**Your objective:** Repeat all of the data word for word so that only the pictures are missing from the copy.

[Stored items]
------------------------------------------------

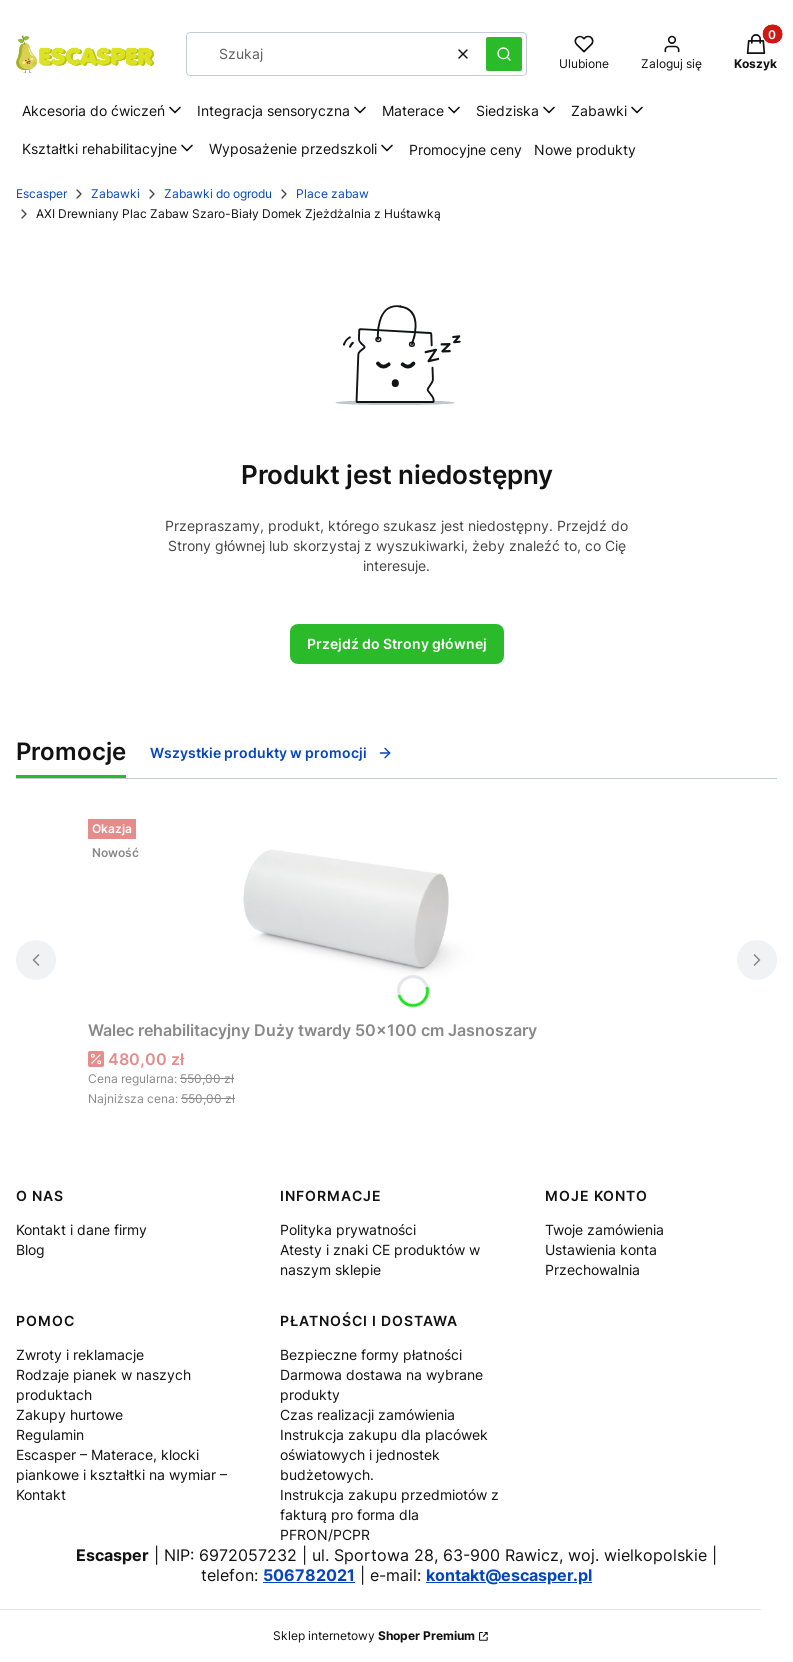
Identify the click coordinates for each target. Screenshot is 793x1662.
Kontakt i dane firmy (81, 1229)
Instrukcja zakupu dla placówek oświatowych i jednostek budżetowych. (384, 1454)
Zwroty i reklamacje (80, 1354)
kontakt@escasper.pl (509, 1575)
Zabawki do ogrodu (218, 193)
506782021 (309, 1575)
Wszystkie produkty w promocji (271, 752)
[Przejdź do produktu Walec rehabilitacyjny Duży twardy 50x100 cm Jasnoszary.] (338, 911)
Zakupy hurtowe (69, 1414)
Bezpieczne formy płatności (371, 1354)
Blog (30, 1249)
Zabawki (115, 193)
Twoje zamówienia (604, 1229)
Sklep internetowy (374, 1635)
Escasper (41, 193)
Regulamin (50, 1434)
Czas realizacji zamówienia (367, 1414)
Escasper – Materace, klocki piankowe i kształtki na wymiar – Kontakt (121, 1474)
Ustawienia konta (601, 1249)
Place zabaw (332, 193)
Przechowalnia (592, 1269)
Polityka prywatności (348, 1229)
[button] (504, 54)
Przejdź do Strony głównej (397, 643)
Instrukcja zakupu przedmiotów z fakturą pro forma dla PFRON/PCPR (389, 1514)
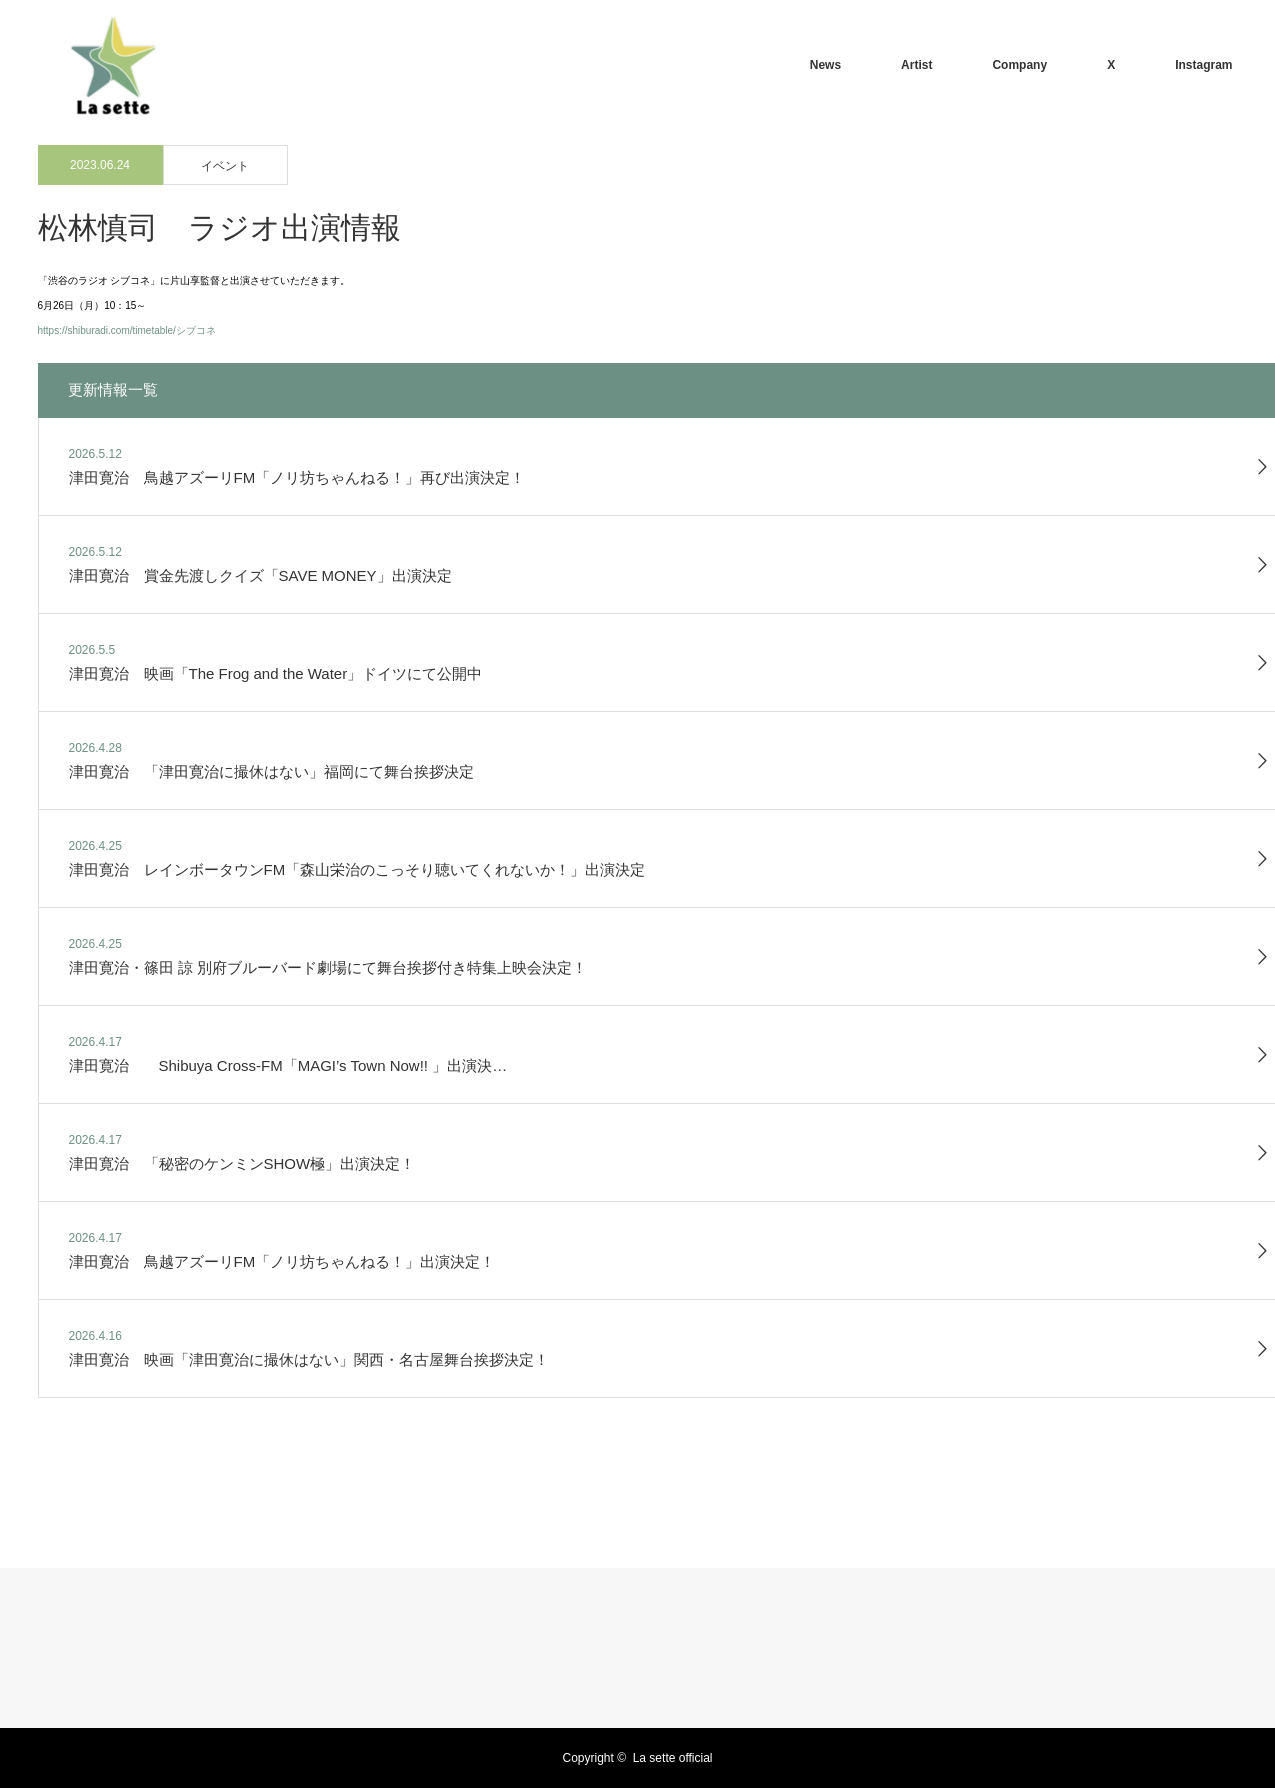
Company (1019, 65)
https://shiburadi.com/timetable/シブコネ (127, 330)
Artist (916, 65)
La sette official (673, 1758)
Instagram (1203, 65)
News (825, 65)
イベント (225, 166)
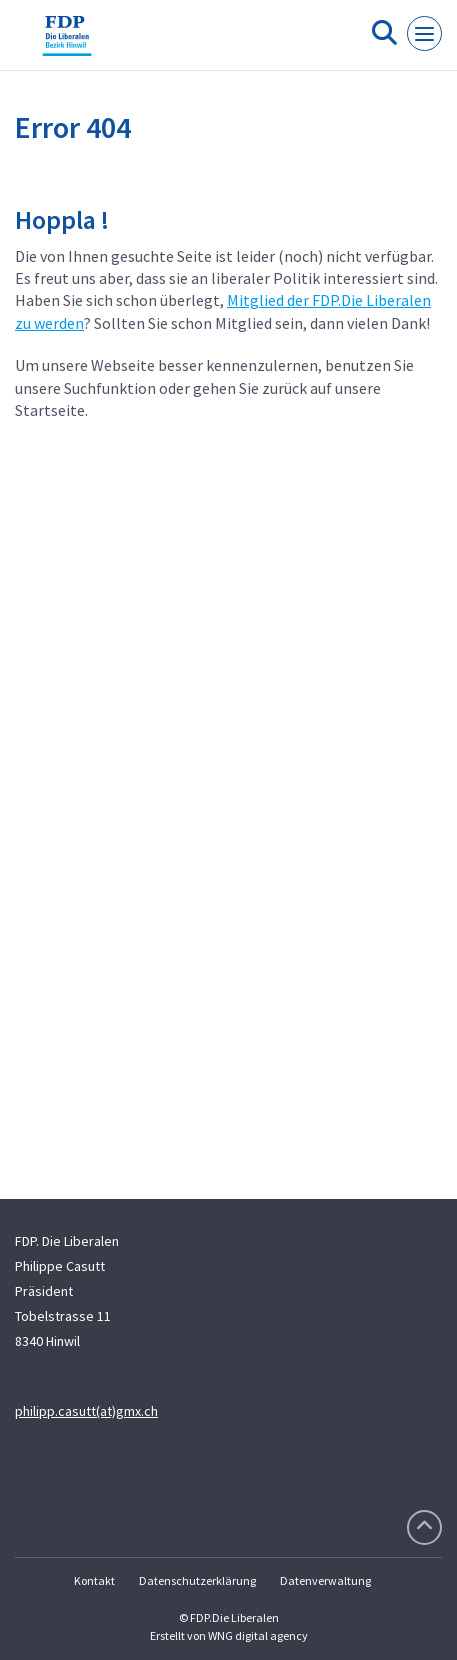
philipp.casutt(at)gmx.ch (86, 1411)
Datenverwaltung (325, 1580)
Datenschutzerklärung (197, 1580)
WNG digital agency (258, 1635)
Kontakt (94, 1580)
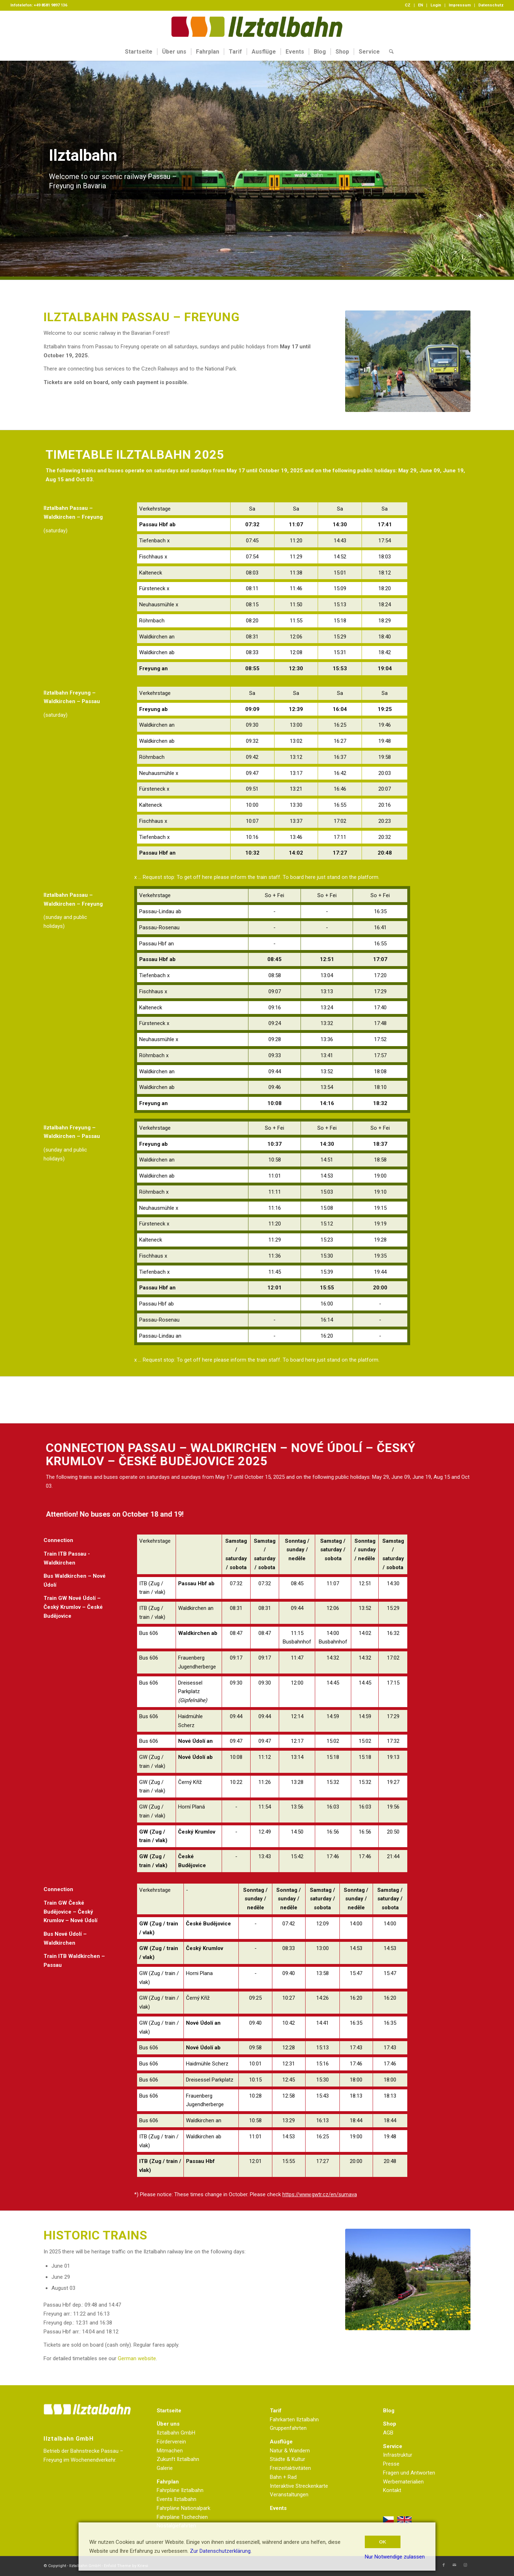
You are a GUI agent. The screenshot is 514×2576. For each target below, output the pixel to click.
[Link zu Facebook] (443, 2565)
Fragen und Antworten (409, 2473)
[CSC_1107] (407, 2279)
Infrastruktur (397, 2455)
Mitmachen (170, 2450)
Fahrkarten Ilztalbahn (294, 2419)
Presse (391, 2464)
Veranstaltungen (289, 2494)
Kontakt (392, 2490)
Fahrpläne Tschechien (182, 2517)
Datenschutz (491, 5)
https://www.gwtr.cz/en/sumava (319, 2194)
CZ (407, 5)
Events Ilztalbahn (176, 2499)
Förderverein (171, 2441)
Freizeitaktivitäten (290, 2468)
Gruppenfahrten (288, 2428)
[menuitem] (407, 5)
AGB (388, 2433)
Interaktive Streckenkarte (299, 2486)
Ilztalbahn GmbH (176, 2433)
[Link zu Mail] (454, 2565)
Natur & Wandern (290, 2450)
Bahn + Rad (283, 2477)
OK (382, 2542)
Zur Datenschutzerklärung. (221, 2551)
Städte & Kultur (287, 2459)
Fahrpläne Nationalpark (183, 2508)
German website (137, 2358)
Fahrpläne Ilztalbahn (180, 2490)
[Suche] (389, 52)
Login (435, 5)
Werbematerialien (403, 2481)
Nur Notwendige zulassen (395, 2556)
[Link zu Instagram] (465, 2565)
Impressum (460, 5)
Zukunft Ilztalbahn (178, 2459)
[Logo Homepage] (257, 27)
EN (420, 5)
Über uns (168, 2424)
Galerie (165, 2468)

------------------------------------------------

**Output:**
Identify the click coordinates for each target. Screenshot is 793x1662.
Kontakt i dane firmy (81, 1229)
Instrukcja zakupu dla placówek oświatowych i jednostek budżetowych. (384, 1454)
Zwroty i reklamacje (80, 1354)
kontakt@escasper.pl (509, 1575)
Zabawki do ogrodu (218, 193)
506782021 (309, 1575)
Wszystkie produkty w promocji (271, 752)
[Przejdź do produktu Walec rehabilitacyjny Duży twardy 50x100 cm Jasnoszary.] (338, 911)
Zakupy hurtowe (69, 1414)
Bezpieczne formy płatności (371, 1354)
Blog (30, 1249)
Zabawki (115, 193)
Twoje zamówienia (604, 1229)
Sklep internetowy (374, 1635)
Escasper (41, 193)
Regulamin (50, 1434)
Czas realizacji zamówienia (367, 1414)
Escasper – Materace, klocki piankowe i kształtki na wymiar – Kontakt (121, 1474)
Ustawienia konta (601, 1249)
Place zabaw (332, 193)
Przechowalnia (592, 1269)
Polityka prywatności (348, 1229)
[button] (504, 54)
Przejdź do Strony głównej (397, 643)
Instrukcja zakupu przedmiotów z fakturą pro forma dla PFRON/PCPR (389, 1514)
Company (1019, 65)
https://shiburadi.com/timetable/シブコネ (127, 330)
Artist (916, 65)
La sette official (673, 1758)
Instagram (1203, 65)
News (825, 65)
イベント (225, 166)
philipp.casutt(at)gmx.ch (86, 1411)
Datenverwaltung (325, 1580)
Datenschutzerklärung (197, 1580)
WNG digital agency (258, 1635)
Kontakt (94, 1580)
You are a GUI agent. The screenshot is 514×2576. For each target below, output the pixel to click.
[Link zu Facebook] (443, 2565)
Fragen und Antworten (409, 2473)
[CSC_1107] (407, 2279)
Infrastruktur (397, 2455)
Mitmachen (170, 2450)
Fahrkarten Ilztalbahn (294, 2419)
Presse (391, 2464)
Veranstaltungen (289, 2494)
Kontakt (392, 2490)
Fahrpläne Tschechien (182, 2517)
Datenschutz (491, 5)
https://www.gwtr.cz/en/sumava (319, 2194)
CZ (407, 5)
Events Ilztalbahn (176, 2499)
Förderverein (171, 2441)
Freizeitaktivitäten (290, 2468)
Gruppenfahrten (288, 2428)
[menuitem] (407, 5)
AGB (388, 2433)
Interaktive Streckenkarte (299, 2486)
Ilztalbahn GmbH (176, 2433)
[Link zu Mail] (454, 2565)
Natur & Wandern (290, 2450)
Bahn + Rad (283, 2477)
OK (382, 2542)
Zur Datenschutzerklärung. (221, 2551)
Städte & Kultur (287, 2459)
Fahrpläne Nationalpark (183, 2508)
German website (137, 2358)
Fahrpläne Ilztalbahn (180, 2490)
[Suche] (389, 52)
Login (435, 5)
Werbematerialien (403, 2481)
Nur Notwendige zulassen (395, 2556)
[Link zu Instagram] (465, 2565)
Impressum (460, 5)
Zukunft Ilztalbahn (178, 2459)
[Logo Homepage] (257, 27)
EN (420, 5)
Über uns (168, 2424)
Galerie (165, 2468)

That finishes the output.